Moving onto Question 1

There was a slight drizzle this morning when I was testing the vehicle. Should I be concerned about the electrical health of the accelerometers mounted at the wheels with regards to rain? Is it OK to test a vehicle in the rain for NVH? Light rain? Heavy rain? I would think Heavy rain is a big no-no, but is any water allowable on the road when doing NVH with a computer?

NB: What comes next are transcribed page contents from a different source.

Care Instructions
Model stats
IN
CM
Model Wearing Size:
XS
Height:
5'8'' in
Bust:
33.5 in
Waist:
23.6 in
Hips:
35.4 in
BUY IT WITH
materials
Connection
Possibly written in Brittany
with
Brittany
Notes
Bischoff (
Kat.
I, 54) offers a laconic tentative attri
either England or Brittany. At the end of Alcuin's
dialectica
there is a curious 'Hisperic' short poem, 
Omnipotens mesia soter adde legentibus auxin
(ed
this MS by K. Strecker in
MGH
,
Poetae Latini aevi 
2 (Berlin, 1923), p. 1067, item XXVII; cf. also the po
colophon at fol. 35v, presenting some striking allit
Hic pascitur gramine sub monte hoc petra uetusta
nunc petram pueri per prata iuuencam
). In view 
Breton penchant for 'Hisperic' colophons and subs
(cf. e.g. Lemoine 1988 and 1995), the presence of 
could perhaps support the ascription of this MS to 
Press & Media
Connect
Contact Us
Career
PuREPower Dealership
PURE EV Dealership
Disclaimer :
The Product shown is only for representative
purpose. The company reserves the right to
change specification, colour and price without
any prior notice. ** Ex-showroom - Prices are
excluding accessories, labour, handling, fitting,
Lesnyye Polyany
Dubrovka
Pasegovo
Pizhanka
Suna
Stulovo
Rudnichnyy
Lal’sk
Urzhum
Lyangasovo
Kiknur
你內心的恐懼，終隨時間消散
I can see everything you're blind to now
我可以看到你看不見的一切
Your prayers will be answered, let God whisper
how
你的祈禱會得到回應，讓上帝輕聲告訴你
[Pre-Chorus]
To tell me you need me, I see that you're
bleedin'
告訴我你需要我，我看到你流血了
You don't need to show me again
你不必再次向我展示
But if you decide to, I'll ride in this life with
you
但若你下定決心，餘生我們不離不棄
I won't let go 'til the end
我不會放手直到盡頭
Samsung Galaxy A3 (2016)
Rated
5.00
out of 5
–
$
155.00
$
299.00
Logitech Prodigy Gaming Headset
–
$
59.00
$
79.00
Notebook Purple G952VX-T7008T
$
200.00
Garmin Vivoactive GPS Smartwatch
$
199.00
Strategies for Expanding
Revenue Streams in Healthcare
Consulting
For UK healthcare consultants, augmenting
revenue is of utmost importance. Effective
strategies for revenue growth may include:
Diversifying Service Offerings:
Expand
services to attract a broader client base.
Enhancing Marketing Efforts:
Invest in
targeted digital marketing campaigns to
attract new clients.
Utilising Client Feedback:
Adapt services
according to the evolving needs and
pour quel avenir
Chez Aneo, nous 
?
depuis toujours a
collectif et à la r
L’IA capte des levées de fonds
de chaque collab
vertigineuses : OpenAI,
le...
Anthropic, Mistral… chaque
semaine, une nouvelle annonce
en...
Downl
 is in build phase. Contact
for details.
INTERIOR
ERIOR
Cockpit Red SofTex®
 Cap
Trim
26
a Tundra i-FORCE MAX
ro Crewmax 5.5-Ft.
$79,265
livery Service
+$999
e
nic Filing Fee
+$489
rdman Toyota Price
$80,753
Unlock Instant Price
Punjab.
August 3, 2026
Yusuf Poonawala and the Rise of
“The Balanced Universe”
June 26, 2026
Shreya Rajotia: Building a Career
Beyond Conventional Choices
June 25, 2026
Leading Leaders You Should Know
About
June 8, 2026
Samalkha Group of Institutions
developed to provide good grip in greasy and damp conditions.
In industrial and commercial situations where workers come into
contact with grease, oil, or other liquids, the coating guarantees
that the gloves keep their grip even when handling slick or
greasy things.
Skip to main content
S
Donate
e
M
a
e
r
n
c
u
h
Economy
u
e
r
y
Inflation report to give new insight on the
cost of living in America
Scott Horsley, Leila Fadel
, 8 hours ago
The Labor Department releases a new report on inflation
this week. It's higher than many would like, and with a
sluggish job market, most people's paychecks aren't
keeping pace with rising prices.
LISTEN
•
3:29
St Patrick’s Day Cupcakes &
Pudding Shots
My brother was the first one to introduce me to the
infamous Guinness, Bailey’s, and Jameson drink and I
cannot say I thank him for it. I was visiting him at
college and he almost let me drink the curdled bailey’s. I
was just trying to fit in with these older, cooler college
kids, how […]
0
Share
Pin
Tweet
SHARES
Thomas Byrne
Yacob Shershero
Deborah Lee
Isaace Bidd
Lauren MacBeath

I have to say, come rain or shine, I have used the accelerometers without any impact on their performance. My bigger concern is mounting to the front calipers and trying to ensure the cables do not wrap themselves around the driveshaft along with confirming there is enough “purchase” to allow the wheel to move from lock-to-lock. Following the route of the brake flexi-hose normally resolves this issue

The accelerometers I use have been mounted to the underside of vehicles for months (during a variety of tests) and I still use them today. I am by no means recommending this practice, we are of course requested to “stress test” everything. I can therefore say, you have nothing to worry about

Question 2

How often do you have to replace the batteries in the accelerometers? Or does it take power from the scope and computer when it's plugged in?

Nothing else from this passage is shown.